Last fall the FBI issued an alarm: its wiretapping efforts were "going dark" and soon the bureau would not be able to eavesdrop on criminals. Echoing complaints from India, Dubai, and the United Arab Emirates, the FBI said it needed access to keys used in encrypted messages and that peer-to-peer architectures such as Skype needed to be rearchitected for wiretapping. The Communications Assistance for Law Enforcement Act (CALEA) needed updating for the Internet age.
Now it is true that the bureau faces a problem. The phone network is centralized -- calls go through the company's central offices -- making wiretapping a relatively easy task. But figuring out where decentralized Internet communications should be tapped can be difficult when targets are mobile (think coffeehouse, hotel, or airport lounge) or using the latest communications tools (think Skype or Voice over IP).
Now not all modern communications are hard to tap. Cell phones are easy to tap, as are certain centralized Internet communications such as Facebook and Gmail. But peer-to-peer communications that use the robust Internet communications network to its fullest and encrypted communications pose a problem to the bureau -- and its counterparts abroad (including when those seek to spy on U.S. businesspeople overseas).
Enabling legal wiretap creates serious risk. As I've already written about earlier, in 2004-2005, parties unknown broke into a Vodafone Greece switch that had been equipped with wiretapping capabilities designed to accommodate law-enforcement requirements. The result was one hundred senior Greek officials, including the prime minister, were wiretapped for ten months. Between 1996-2006, over six thousand Italians, including judges, politicians, celebrities, and sports figures, were similarly wiretapped, presumably for bribery and blackmail purposes (the case remains in court). Last year an IBM researcher found that a Cisco switch designed to accommodate law-enforcement wiretapping could be spoofed, allowing unauthorized parties to initiate eavesdropping.
But theft of U.S. intellectual property -- business plans, inventions, research data -- may be the most significant cybersecurity risk this nation faces according to the U.S. Department of Defense. So it makes little sense to build surveillance technologies into our communications infrastructure.

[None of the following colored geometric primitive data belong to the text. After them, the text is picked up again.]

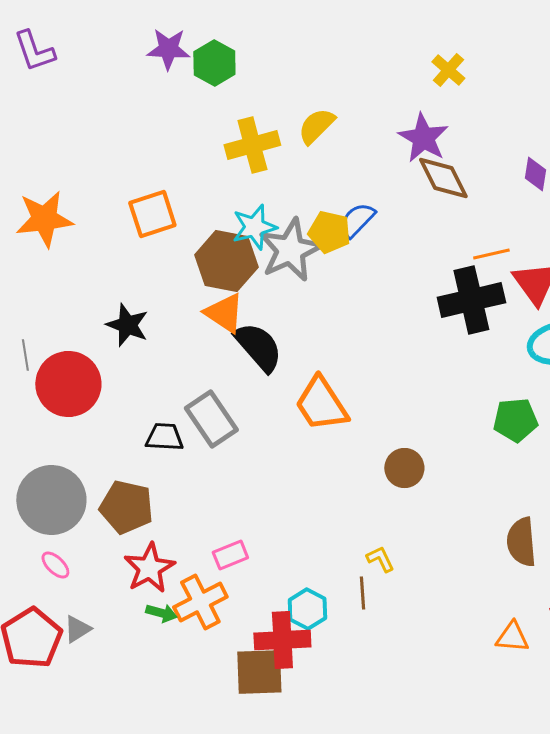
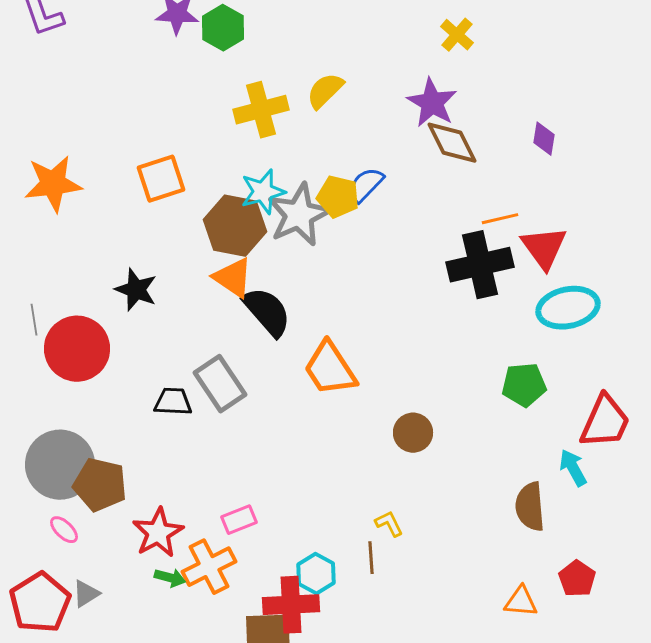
brown pentagon: (126, 507) -> (100, 485), moved

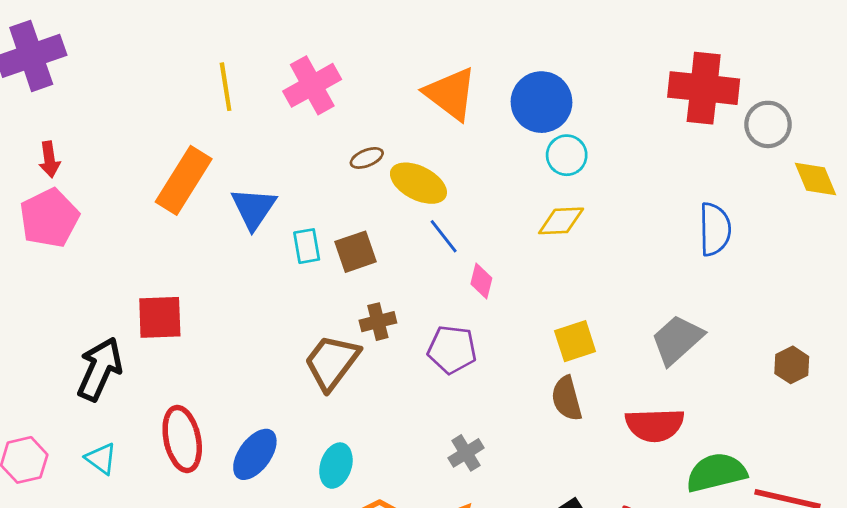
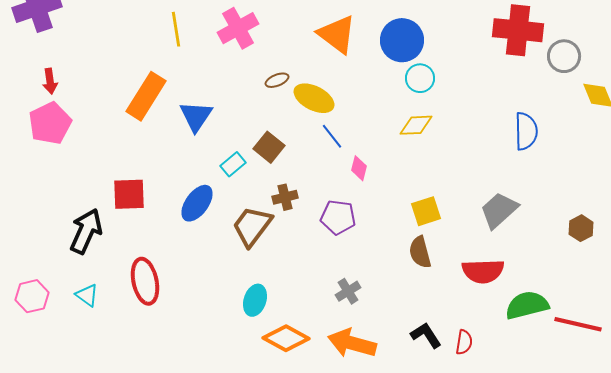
cyan rectangle: (307, 246) -> (233, 164), moved, turned 60
brown square: (356, 252) -> (269, 147), turned -32
blue ellipse: (255, 454) -> (197, 203), moved

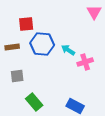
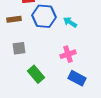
pink cross: (85, 62) -> (68, 54), moved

When a company doesn't properly secure its systems, it is at risk. When a communications infrastructure, whether a switch or an application, is made insecure, all communications traveling through it are at risk. Building wiretapping into communications infrastructure threatens our security for the long term.
There are other solutions. Instead of pressing for wiretapping technologies that would ultimately make U.S. communications insecure, the FBI should figure out how to tap new communications technologies when they hit the street, not when a case hits the bureau (or as the Boy Scouts say, "Be Prepared"). The FBI should be providing state and local law enforcement, who conduct the majority of criminal wiretaps, with state-of-the-art information on wiretapping procedures for new technologies (currently such arrangements are "ad hoc" according to recently released documents). Finally the bureau should take even greater advantage of transactional data, the who, when, how long, of communications. Cell networks and the Internet provide rich information for investigators, who have used transactional data to track down Khalid Sheik Mohammed, the July 21st London bomber who fled to Rome, and Philip Markoff (the "Craigslist" murderer); such data should be even further exploited. Transactional data is what the NSA uses ever since communications content went "dark."
During the 1990s's passage of CALEA, FBI Director Louis Freeh forcefully argued the law was needed to investigate kidnappings. But kidnapping investigations constituted fewer than six wiretaps a year, a poor argument in which to base a rearchitecture of communications technologies -- even if an emotionally laden one for congressmen. So far there has been little data to support the bureau's going dark claims -- FBI General Counsel Valerie Caproni mentioned only two cases in congressional testimony in February. Before rearchitecting communications technologies to accommodate electronic eavesdropping -- which could well enable our enemies to spy on our communications -- we need to understand the risks "solutions" raise and the full panoply of alternatives. Only then can we resolve the situation in a way that secures us for the short -- and long -- term.